To get a sense of the strengths of the relationships among these variables, we can generate a plot that weights the edges based on how “necessary” they are for the goodness of fit of the model. The value for each edge is calculated using the difference in Bayesian information criterion (BIC) when that edge is removed from the network. Note that we must omit missing data (NA values) in order to calculate BIC.

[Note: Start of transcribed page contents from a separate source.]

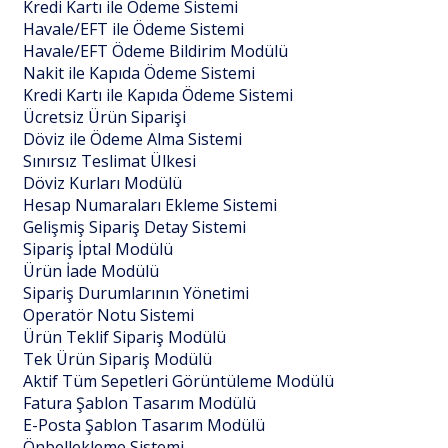
Kredi Kartı ile Ödeme Sistemi
Havale/EFT ile Ödeme Sistemi
Havale/EFT Ödeme Bildirim Modülü
Nakit ile Kapıda Ödeme Sistemi
Kredi Kartı ile Kapıda Ödeme Sistemi
Ücretsiz Ürün Siparişi
Döviz ile Ödeme Alma Sistemi
Sınırsız Teslimat Ülkesi
Döviz Kurları Modülü
Hesap Numaraları Ekleme Sistemi
Gelişmiş Sipariş Detay Sistemi
Sipariş İptal Modülü
Ürün İade Modülü
Sipariş Durumlarının Yönetimi
Operatör Notu Sistemi
Ürün Teklif Sipariş Modülü
Tek Ürün Sipariş Modülü
Aktif Tüm Sepetleri Görüntüleme Modülü
Fatura Şablon Tasarım Modülü
E-Posta Şablon Tasarım Modülü
Önbellekleme Sistemi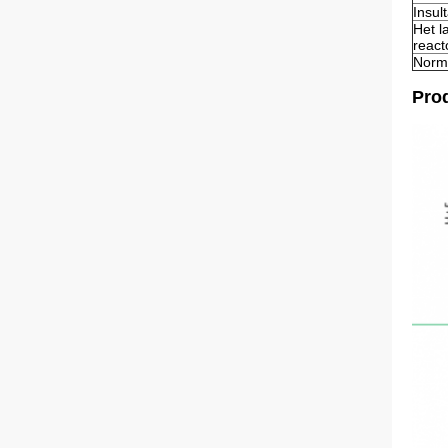
Insul
Het l
react
Norm
Pro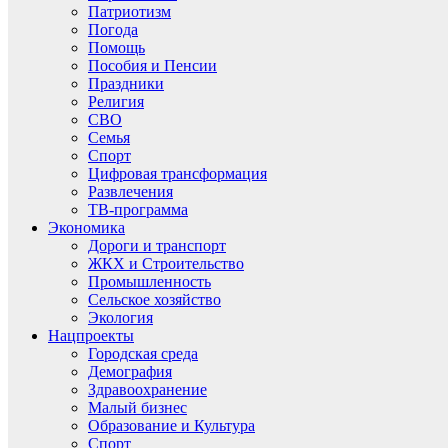
Патриотизм
Погода
Помощь
Пособия и Пенсии
Праздники
Религия
СВО
Семья
Спорт
Цифровая трансформация
Развлечения
ТВ-программа
Экономика
Дороги и транспорт
ЖКХ и Строительство
Промышленность
Сельское хозяйство
Экология
Нацпроекты
Городская среда
Демография
Здравоохранение
Малый бизнес
Образование и Культура
Спорт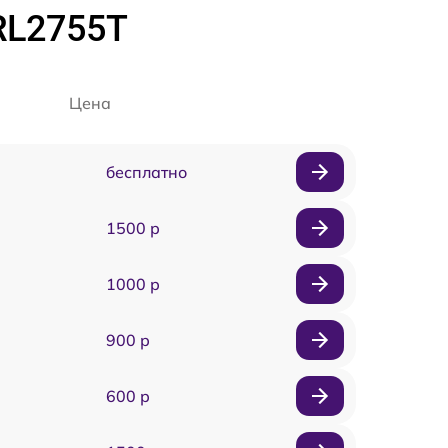
RL2755T
Цена
бесплатно
1500 р
1000 р
900 р
600 р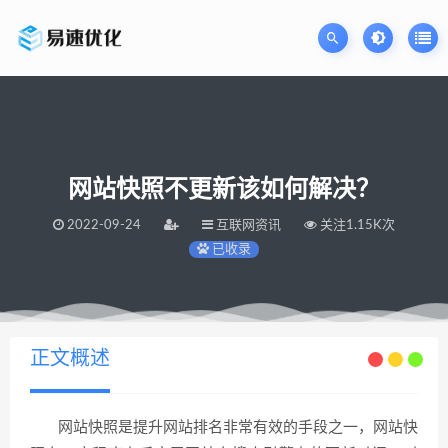
网站快照不更新该如何解决？
2022-09-24
互联网资讯
关注1.15K次
已收录
当前位置：
易速网站优化公司
网站快照不更新该如何解决？
>
正文概述
网站快照是提升网站排名非常有效的手段之一，网站快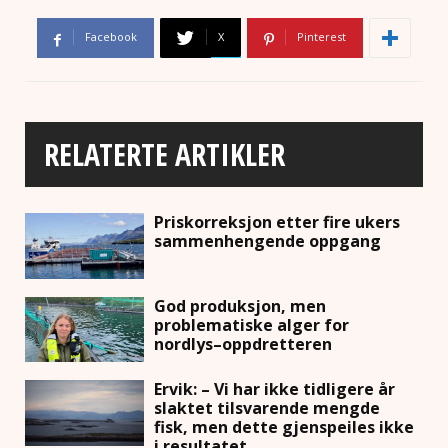
Facebook
X
Pinterest
RELATERTE ARTIKLER
Priskorreksjon etter fire ukers
sammenhengende oppgang
God produksjon, men
problematiske alger for
nordlys–oppdretteren
Ervik: – Vi har ikke tidligere år
slaktet tilsvarende mengde
fisk, men dette gjenspeiles ikke
i resultatet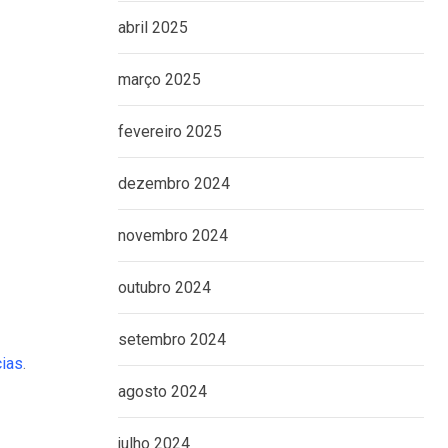
abril 2025
março 2025
fevereiro 2025
dezembro 2024
novembro 2024
outubro 2024
setembro 2024
cias
.
agosto 2024
julho 2024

score.deltas = arc.strength(pos.affect.dag, data = na.omit(pos_affect_data), criterion = "bic-g")
strength.plot(pos.affect.dag, strength = score.deltas, main = "score.deltas")

Conclusion

In this tutorial, we introduced Bayesian networks, a method for representing systems of probabilistically linked variables. We first hand-specified a simple Bayesian network, then learned a more complex network from actual data.

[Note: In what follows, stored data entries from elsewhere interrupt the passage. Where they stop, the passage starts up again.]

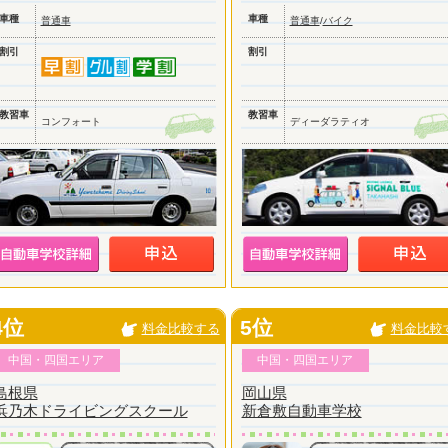
車種
車種
普通車
普通車
/
バイク
割引
割引
教習車
教習車
コンフォート
ディーダラティオ
4位
5位
料金比較する
料金比較
中国・四国エリア
中国・四国エリア
島根県
岡山県
浜乃木ドライビングスクール
新倉敷自動車学校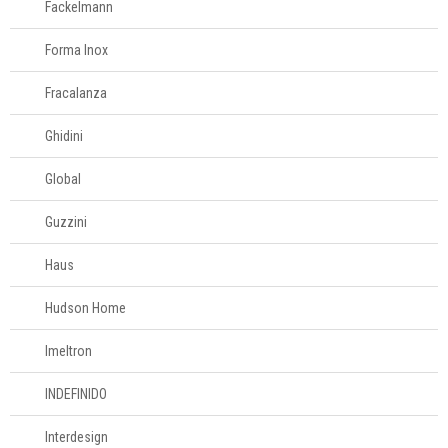
Fackelmann
Forma Inox
Fracalanza
Ghidini
Global
Guzzini
Haus
Hudson Home
Imeltron
INDEFINIDO
Interdesign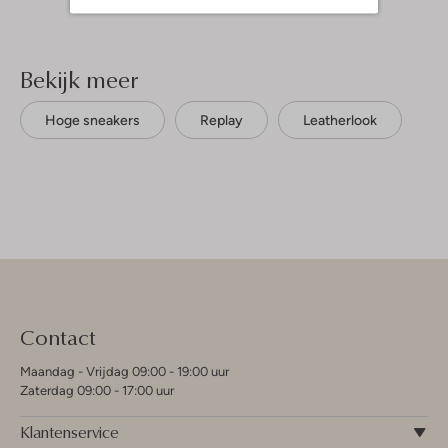
Bekijk meer
Hoge sneakers
Replay
Leatherlook
Contact
Maandag - Vrijdag 09:00 - 19:00 uur
Zaterdag 09:00 - 17:00 uur
Klantenservice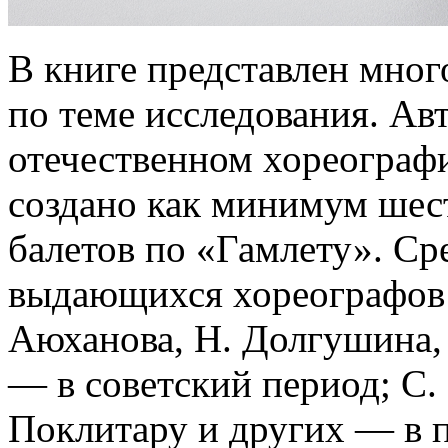
В книге представлен мног
по теме исследования. Авт
отечественном хореограф
создано как минимум шес
балетов по «Гамлету». Ср
выдающихся хореографов: 
Аюханова, Н. Долгушина,
— в советский период; С. 
Поклитару и других — в 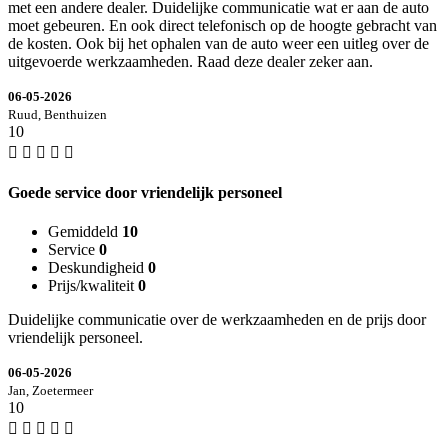
met een andere dealer. Duidelijke communicatie wat er aan de auto
moet gebeuren. En ook direct telefonisch op de hoogte gebracht van
de kosten. Ook bij het ophalen van de auto weer een uitleg over de
uitgevoerde werkzaamheden. Raad deze dealer zeker aan.
06-05-2026
Ruud, Benthuizen
10
Goede service door vriendelijk personeel
Gemiddeld
10
Service
0
Deskundigheid
0
Prijs/kwaliteit
0
Duidelijke communicatie over de werkzaamheden en de prijs door
vriendelijk personeel.
06-05-2026
Jan, Zoetermeer
10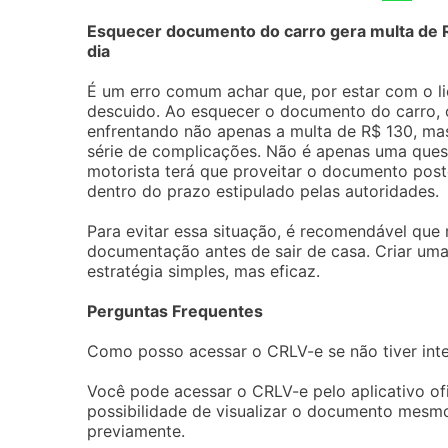
Esquecer documento do carro gera multa de 
dia
É um erro comum achar que, por estar com o l
descuido. Ao esquecer o documento do carro, o
enfrentando não apenas a multa de R$ 130, ma
série de complicações. Não é apenas uma ques
motorista terá que proveitar o documento pos
dentro do prazo estipulado pelas autoridades.
Para evitar essa situação, é recomendável que 
documentação antes de sair de casa. Criar uma l
estratégia simples, mas eficaz.
Perguntas Frequentes
Como posso acessar o CRLV-e se não tiver inte
Você pode acessar o CRLV-e pelo aplicativo ofic
possibilidade de visualizar o documento mesmo
previamente.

There are many ways to extend the basic Bayesian network beyond what was discussed in this tutorial. In particular, there are variations of networks that can be used to model processes that unfold over time, learning, and causal relationships among variables (Pearl & Russell, 2000).

Bayesian networks also have a multitude of applications in psychological research. They have been used, for example, to model symptoms of comorbid psychological disorders (McNally et al., 2017) and associations among stressful life events, psychological symptoms, and physical symptoms (García-Herrero et al., 2012). Psychological phenomena often involve multiple variables that are related in probabilistic ways, making Bayesian networks a useful analysis tool.

Additional resources

If you would like to learn more about the concepts mentioned in this tutorial, here are a few external resources:

The mathematics behind Bayesian networks: https://doi.org/10.1007/978-3-540-85066-3_3
The bnlearn package: https://www.bnlearn.com/
Bayesian networks for psychopathology research: https://doi.org/10.1037/met0000479

References

Ben-Gal, I. (2008). Bayesian networks. In F. Ruggeri, R.S. Kenett, & F.W. Faltin (Eds.), Encyclopedia of Statistics in Quality and Reliability. https://doi.org/10.1002/9780470061572.eqr089

García-Herrero, S., Mariscal, M. A., García-Rodríguez, J., & Ritzel, D. O. (2012). Working conditions, psychological/physical symptoms and occupational accidents. Bayesian network models. Safety Science, 50(9), 1760–1774. https://doi.org/10.1016/j.ssci.2012.04.005

McNally, R. J., Mair, P., Mugno, B. L., & Riemann, B. C. (2017). Co-morbid obsessive-compulsive disorder and depression: A Bayesian network approach. Psychological Medicine, 47(7), 1204–1214. https://doi.org/10.1017/S0033291716003287

Pearl, J., & Russell, S. (2000). Bayesian networks. Department of Statistics, UCLA.

Ram, N., Conroy, D. E., Pincus, A. L., Hyde, A. L., & Molloy, L. E. (2012). Tethering theory to method: Using measures of intraindividual variability to operationalize individuals’ dynamic characteristics. In G. Hancock & J. Harring (Eds.), Advances in longitudinal methods in the social and behavioral sciences (pp. 81-110). New York: Information Age.